Спасибо Виджитатме прабху и Акинчана-Витте прабху за обстоятельные ответы. Полностью согласен с ответами на вопросы 2 и 3, а первоначально принял ваше объяснение относительного и первого вопроса (о переводе титула Шрилы Прабхупады на русский язык). Затем попытался самостоятельно изучить этот вопрос и на данный момент пришел к выводу, что founder-acarya можно рассматривать как: 1) сложное существительное а) с сочинительным характером связи, б) с подчинительным характером связи и 2) словосочетание (с сочинительной связью). В английском языке, как я понял, есть целая грамматическая проблема: существительное + существительное - это сложное слово или словосочетание (так называемая "The stone wall problem")? У каждого из этих трех вариантов есть свой корректный вариант перевода (1) а) ачарья-основатель, 1) б) основатель-ачарья, 2) основатель и ачарья). Исходя из комплекса критериев, founder-acarya - это словосочетание (что наиболее очевидно доказывается тем, что Шрила Прабхупада неоднократно упоминал свой титул отдельно как "acarya", отдельно как "founder", а также как "founder and acarya", показывая тем самым, что это простое сочетание двух слов, не создающее некой цельнооформленности, некоего нового смысла, характерного для сложного слова (примеры сложных слов с сочинительной связью: северо-запад, железобетон, кошки-мышки). Если же трактовать founder-acarya как сложное слово с подчинительной связью (тот из множества ачарьев, который одновременно является основателем), то в моем понимании тут есть следующая проблема: в ИСККОН никого кроме Шрилы Прабхупады в наше время не принято называть ачарьей и даже есть соответствующий закон в ISKCON Law Book о том, что не следует никого из духовных учителей ИСККОН называть ачарьей или нынешним ачарьей ИСККОН и т. п. В таком случае, если этого множества ачарьев ИСККОН не предусмотрено, получается, что Шрила Прабхупада единственный ачарья и в трактовке founder-acarya как тот из ачарьев ИСККОН, который является основателем, не вижу смысла. Кроме того, не могу согласиться с утверждением: 




> Иначе говоря, если мы пишем "основатель-ачарья", то таким образом уточняем слово "основатель" посредством слова "ачарья", однако это не имеет смысла, потому что нет никакого другого основателя ИСККОН (основателя, который не является ачарьей).

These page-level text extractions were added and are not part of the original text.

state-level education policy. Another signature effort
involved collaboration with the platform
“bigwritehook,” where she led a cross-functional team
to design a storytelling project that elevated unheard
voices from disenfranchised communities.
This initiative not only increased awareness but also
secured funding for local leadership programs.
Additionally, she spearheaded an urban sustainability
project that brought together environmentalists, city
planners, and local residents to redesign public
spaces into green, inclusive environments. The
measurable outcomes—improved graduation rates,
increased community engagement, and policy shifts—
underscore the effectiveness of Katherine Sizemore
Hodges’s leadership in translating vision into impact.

По крайней мере, с юридической точки зрения первые ученики Шрилы Прабхупады вместе с ним основывали и подписывали уставы/учредительные договоры, основополагающие документы, связанные с ИСККОН, ББТ, Джи-би-си, фондом "Майяпур-Вриндаван" и т. д. Поэтому их вполне можно называть основателями-учениками, а Шрилу Прабхупаду - основателем-учителем (основателем-ачарьей). Правда, поскольку в оригинале всё же звучит founder-acarya, а не acarya-founder, то этот вариант перевода отпадает, хотя по смыслу, как минимум, не менее обоснован, чем ачарья-основатель. 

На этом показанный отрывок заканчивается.